Тем самым революционная сторона гегелевской философии была восстановлена и одновременно освобождена от тех идеалистических оболочек, которые у Гегеля затрудняли ее последовательное проведение. Великая основная мысль, — что мир состоит не из готовых, законченных предметов, а представляет собой совокупность процессов, в которой предметы, кажущиеся неизменными, равно как и делаемые головой мысленные их снимки, понятия, находятся в беспрерывном изменении, то возникают, то уничтожаются, причем поступательное развитие, при всей кажущейся случайности и вопреки временным отливам, в конечном счете прокладывает себе путь, — эта великая основная мысль со времени Гегеля до такой степени вошла в общее сознание, что едва ли кто-нибудь станет оспаривать ее в ее общем виде. Но одно дело признавать ее на словах, другое дело — применять ее в каждом отдельном случае и в каждой данной области исследования. Если же мы при исследовании постоянно исходим из этой точки зрения, то для нас раз навсегда утрачивает всякий смысл требование окончательных решений и вечных истин; мы никогда не забываем, что все приобретаемые нами знания по необходимости ограничены и обусловлены теми обстоятельствами, при которых мы их приобретаем. Вместе с тем нам уже не могут больше внушать почтение такие непреодолимые для старой, но все еще весьма распространенной метафизики противоположности, как противоположности истины и заблуждения, добра и зла, тождества и различия, необходимости и случайности. Мы знаем, что эти противоположности имеют лишь относительное значение: то, что ныне признается истиной, имеет свою ошибочную сторону, которая теперь скрыта, но со временем выступит наружу; и совершенно так же то, что признано теперь заблуждением, имеет истинную сторону, в силу которой оно прежде могло считаться истиной; то, что утверждается как необходимое, слагается из чистых случайностей, а то, что считается случайным, представляет собой форму, за которой скрывается необходимость, и т. д.

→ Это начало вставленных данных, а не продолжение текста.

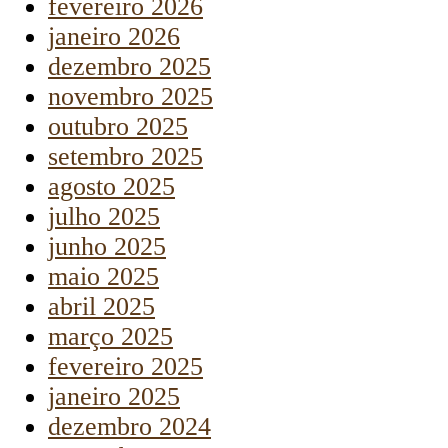
fevereiro 2026
janeiro 2026
dezembro 2025
novembro 2025
outubro 2025
setembro 2025
agosto 2025
julho 2025
junho 2025
maio 2025
abril 2025
março 2025
fevereiro 2025
janeiro 2025
dezembro 2024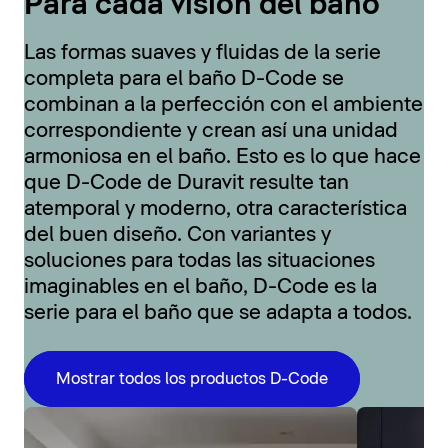
Para cada visión del baño
Las formas suaves y fluidas de la serie
completa para el baño D-Code se
combinan a la perfección con el ambiente
correspondiente y crean así una unidad
armoniosa en el baño. Esto es lo que hace
que D-Code de Duravit resulte tan
atemporal y moderno, otra característica
del buen diseño. Con variantes y
soluciones para todas las situaciones
imaginables en el baño, D-Code es la
serie para el baño que se adapta a todos.
Mostrar todos los productos D-Code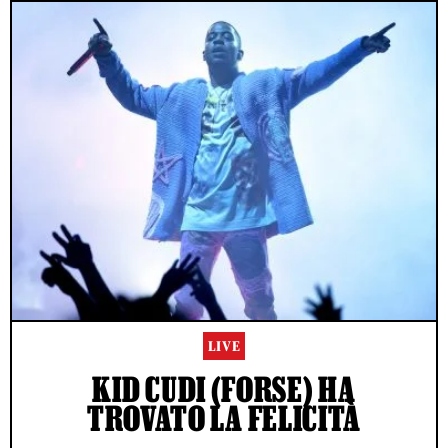
LIVE
KID CUDI (FORSE) HA
TROVATO LA FELICITÀ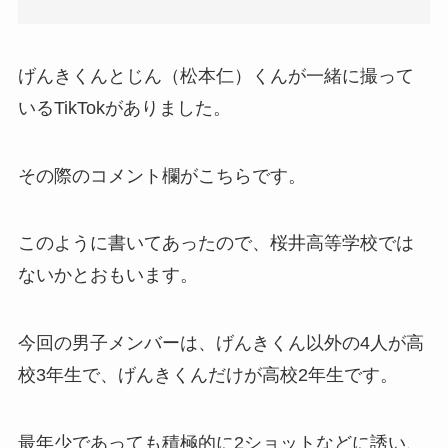
げんきくんとじん（松本仁）くんが一緒に撮って
いるTikTokがありました。
その際のコメント欄がこちらです。
このように書いてあったので、桜井高等学校では
ないかとおもいます。
今回の男子メンバーは、げんきくん以外の4人が高
校3年生で、げんきくんだけが高校2年生です。
最年少であっても積極的に2ショットなどに誘い、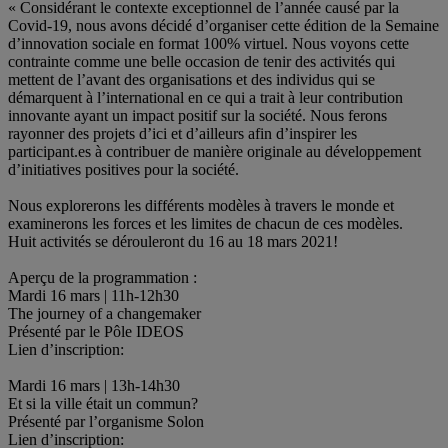
« Considérant le contexte exceptionnel de l’année causé par la
Covid-19, nous avons décidé d’organiser cette édition de la Semaine
d’innovation sociale en format 100% virtuel. Nous voyons cette
contrainte comme une belle occasion de tenir des activités qui
mettent de l’avant des organisations et des individus qui se
démarquent à l’international en ce qui a trait à leur contribution
innovante ayant un impact positif sur la société. Nous ferons
rayonner des projets d’ici et d’ailleurs afin d’inspirer les
participant.es à contribuer de manière originale au développement
d’initiatives positives pour la société.
.
Nous explorerons les différents modèles à travers le monde et
examinerons les forces et les limites de chacun de ces modèles.
Huit activités se dérouleront du 16 au 18 mars 2021!
.
Aperçu de la programmation :
Mardi 16 mars | 11h-12h30
The journey of a changemaker
Présenté par le Pôle IDEOS
Lien d’inscription:
.
Mardi 16 mars | 13h-14h30
Et si la ville était un commun?
Présenté par l’organisme Solon
Lien d’inscription: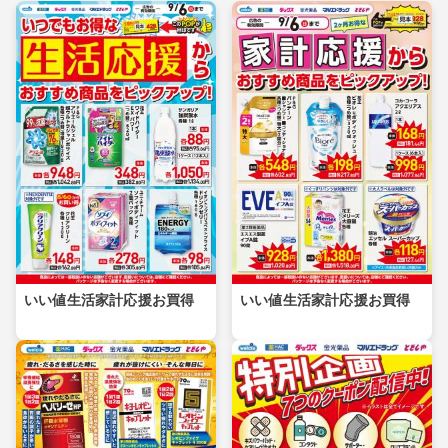
いい値生活家計応援お買得
いい値生活家計応援お買得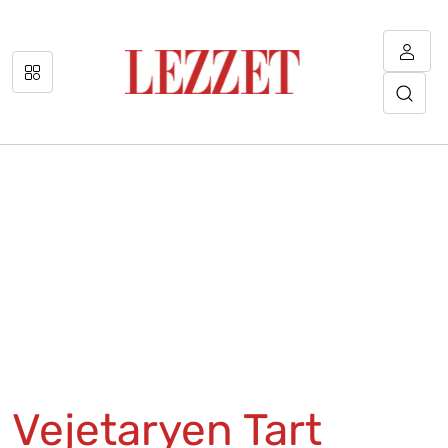
Vejetaryen Tart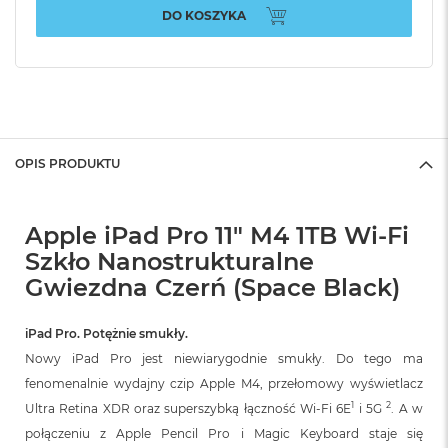
DO KOSZYKA
OPIS PRODUKTU
Apple iPad Pro 11" M4 1TB Wi-Fi
Szkło Nanostrukturalne
Gwiezdna Czerń (Space Black)
iPad Pro. Potężnie smukły.
Nowy iPad Pro jest niewiarygodnie smukły. Do tego ma
fenomenalnie wydajny czip Apple M4, przełomowy wyświetlacz
1
2
Ultra Retina XDR oraz superszybką łączność Wi‑Fi 6E
i 5G
. A w
połączeniu z Apple Pencil Pro i Magic Keyboard staje się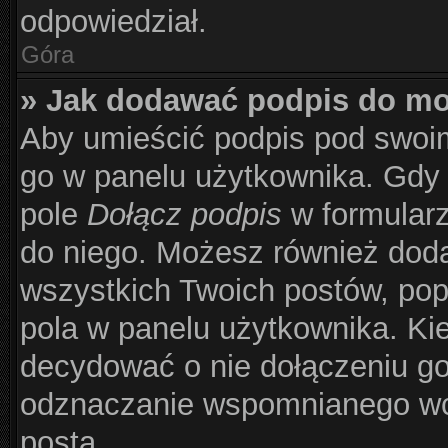
odpowiedział.
Góra
» Jak dodawać podpis do m
Aby umieścić podpis pod swoi
go w panelu użytkownika. Gdy 
pole
Dołącz podpis
w formularz
do niego. Możesz również dod
wszystkich Twoich postów, po
pola w panelu użytkownika. Kie
decydować o nie dołączeniu g
odznaczanie wspomnianego wcz
posta.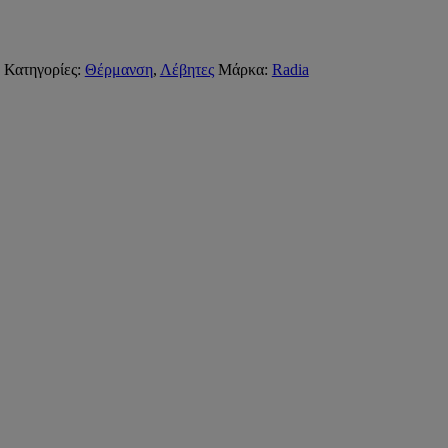
Κατηγορίες:
Θέρμανση
,
Λέβητες
Μάρκα:
Radia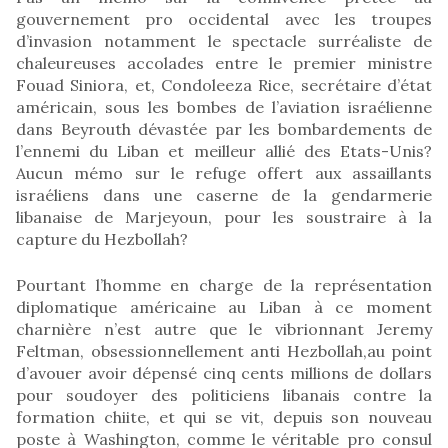
gouvernement pro occidental avec les troupes
d’invasion notamment le spectacle surréaliste de
chaleureuses accolades entre le premier ministre
Fouad Siniora, et, Condoleeza Rice, secrétaire d’état
américain, sous les bombes de l’aviation israélienne
dans Beyrouth dévastée par les bombardements de
l’ennemi du Liban et meilleur allié des Etats-Unis?
Aucun mémo sur le refuge offert aux assaillants
israéliens dans une caserne de la gendarmerie
libanaise de Marjeyoun, pour les soustraire à la
capture du Hezbollah?
Pourtant l’homme en charge de la représentation
diplomatique américaine au Liban à ce moment
charnière n’est autre que le vibrionnant Jeremy
Feltman, obsessionnellement anti Hezbollah,au point
d’avouer avoir dépensé cinq cents millions de dollars
pour soudoyer des politiciens libanais contre la
formation chiite, et qui se vit, depuis son nouveau
poste à Washington, comme le véritable pro consul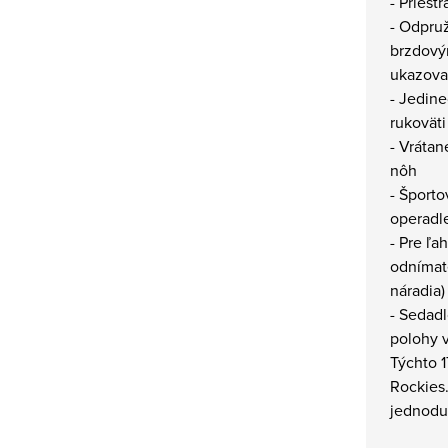
- Priest
- Odpruž
brzdový
ukazova
- Jedine
rukoväti
- Vrátan
nôh
- Športo
operadl
- Pre ľa
odnímat
náradia)
- Sedadl
polohy 
Týchto 1
Rockies
jednodu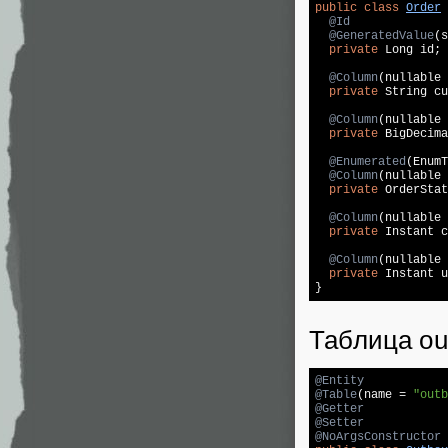
public
class
Order
@Id
@GeneratedValue
(s
private
 Long id;

@Column
(nullable 
private
 String cu
@Column
(nullable 
private
 BigDecima
@Enumerated
(EnumT
@Column
(nullable 
private
 OrderStat
@Column
(nullable 
private
 Instant c
@Column
(nullable 
private
 Instant u
}
Таблица ou
@Entity
@Table
(name = 
"outb
@Getter
@Setter
@NoArgsConstructor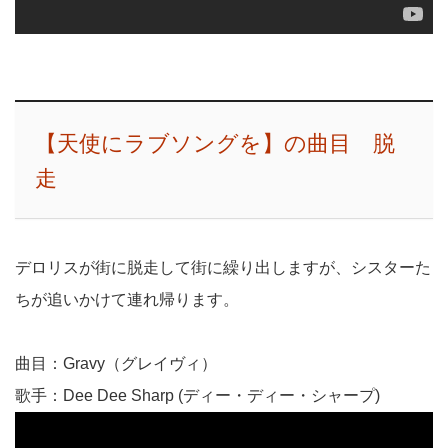
【天使にラブソングを】の曲目 脱
走
デロリスが街に脱走して街に繰り出しますが、シスターた
ちが追いかけて連れ帰ります。
曲目：Gravy（グレイヴィ）
歌手：Dee Dee Sharp (ディー・ディー・シャープ)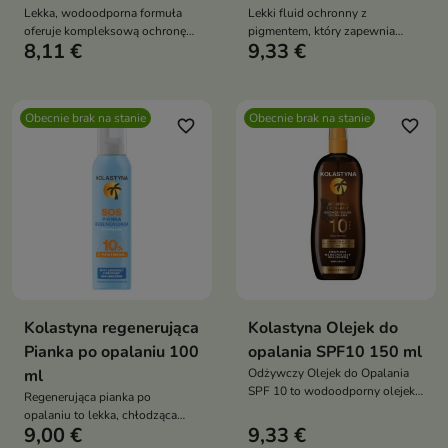
Lekka, wodoodporna formuła
Lekki fluid ochronny z
oferuje kompleksową ochronę
pigmentem, który zapewnia
8,11 €
9,33 €
przed promieniowaniem UVA,
bardzo wysoką ochronę
UVB, IRA i VL
przeciwsłoneczną, wyrównuje
koloryt skóry i wspiera
pielęgnację cery z
Obecnie brak na stanie
Obecnie brak na stanie
przebarwieniami
favorite_border
favorite_border
Kolastyna regenerująca
Kolastyna Olejek do
Pianka po opalaniu 100
opalania SPF10 150 ml
ml
Odżywczy Olejek do Opalania
SPF 10 to wodoodporny olejek
Regenerująca pianka po
przeciwsłoneczny, który
opalaniu to lekka, chłodząca
zapewnia ochronę przed
9,00 €
9,33 €
formuła, która pomaga ukoić
promieniowaniem UVA, UVB i IR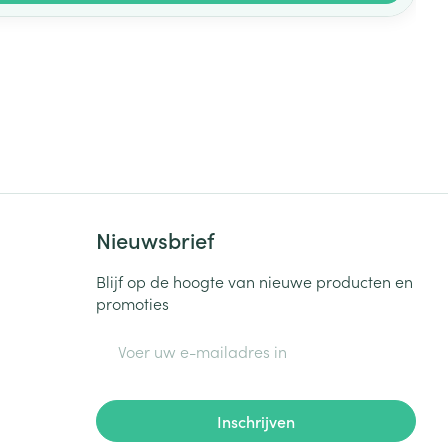
Nieuwsbrief
Blijf op de hoogte van nieuwe producten en
promoties
E-mail adres
Inschrijven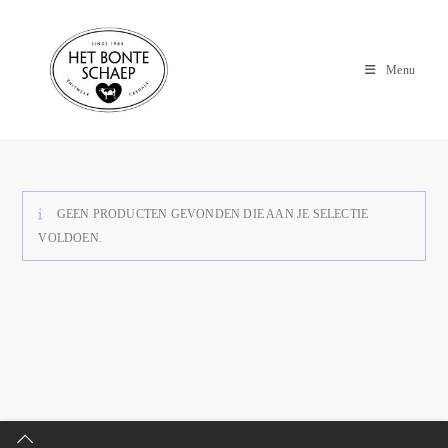
Menu
GEEN PRODUCTEN GEVONDEN DIE AAN JE SELECTIE
VOLDOEN.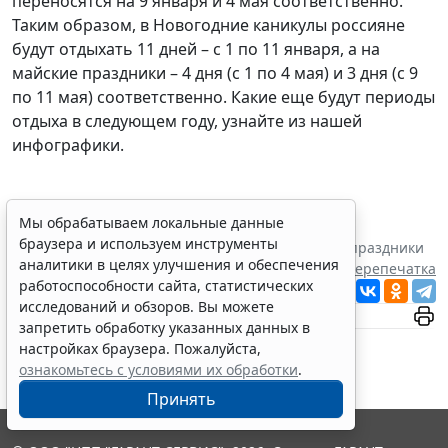
переносятся на 9 января и 4 мая соответственно.
Таким образом, в Новогодние каникулы россияне
будут отдыхать 11 дней – с 1 по 11 января, а на
майские праздники – 4 дня (с 1 по 4 мая) и 3 дня (с 9
по 11 мая) соответственно. Какие еще будут периоды
отдыха в следующем году, узнайте из нашей
инфографики.
Мы обрабатываем локальные данные
браузера и используем инструменты
Теги:
налоги, сборы, взносы
,
профессиональные праздники
аналитики в целях улучшения и обеспечения
Перепечатка
работоспособности сайта, статистических
Читать ГАРАНТ.РУ в
Новости
и
Дзен
исследований и обзоров. Вы можете
запретить обработку указанных данных в
настройках браузера. Пожалуйста,
ознакомьтесь с условиями их обработки
.
Принять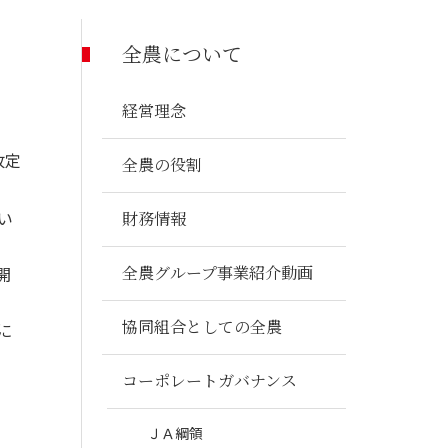
フードマーケット事業
全農について
経営理念
改定
全農の役割
い
財務情報
全農グループ事業紹介動画
開
協同組合としての全農
に
コーポレートガバナンス
ＪＡ綱領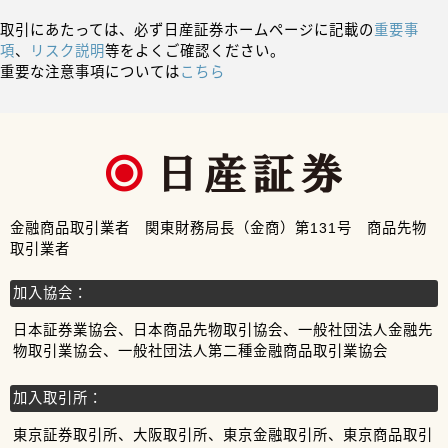
取引にあたっては、必ず日産証券ホームページに記載の
重要事
項
、
リスク説明
等をよくご確認ください。
重要な注意事項については
こちら
金融商品取引業者 関東財務局長（金商）第131号 商品先物
取引業者
加入協会：
日本証券業協会、日本商品先物取引協会、一般社団法人金融先
物取引業協会、一般社団法人第二種金融商品取引業協会
加入取引所：
東京証券取引所、大阪取引所、東京金融取引所、東京商品取引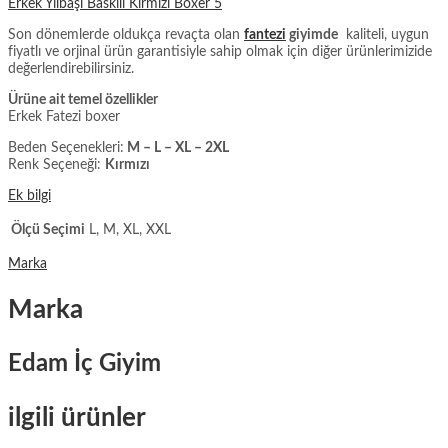
Erkek Yılbaşı Baskılı Kırmızı Boxer 5
Son dönemlerde oldukça revaçta olan
fantezi
giyimde
kaliteli, uygun
fiyatlı ve orjinal ürün garantisiyle sahip olmak için diğer ürünlerimizide
değerlendirebilirsiniz.
Ürüne ait temel özellikler
Erkek Fatezi boxer
Beden Seçenekleri:
M – L – XL – 2XL
Renk Seçeneği:
Kırmızı
Ek bilgi
Ölçü Seçimi
L, M, XL, XXL
Marka
Marka
Edam İç Giyim
ilgili ürünler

Старый метод исследования и мышления, который Гегель называет «метафизическим», который имел дело преимущественно с предметами как с чем-то законченным и неизменным и остатки которого до сих пор еще крепко сидят в головах, имел в свое время великое историческое оправдание. Надо было исследовать предметы, прежде чем можно было приступить к исследованию процессов. Надо сначала знать, что такое данный предмет, чтобы можно было заняться теми изменениями, которые с ним происходят. Так именно и обстояло дело в естественных науках. Старая метафизика, считавшая предметы законченными, выросла из такого естествознания, которое изучало предметы неживой и живой природы как нечто законченное. Когда же это изучение отдельных предметов подвинулось настолько далеко, что можно было сделать решительный шаг вперед, то есть перейти к систематическому исследованию тех изменений, которые происходят с этими предметами в самой природе, тогда и в философской области пробил смертный час старой метафизики. И в самом деле, если до конца прошлого столетия естествознание было преимущественно собирающей наукой, наукой о законченных предметах, то в нашем веке оно стало в сущности упорядочивающей наукой, наукой о процессах, о происхождении и развитии этих предметов и о связи, соединяющей эти процессы природы в одно великое целое. Физиология, которая исследует процессы в растительном и животном организме; эмбриология, изучающая развитие отдельного организма от зародышевого состояния до зрелости; геология, изучающая постепенное образование земной коры, — все эти науки суть детища нашего века.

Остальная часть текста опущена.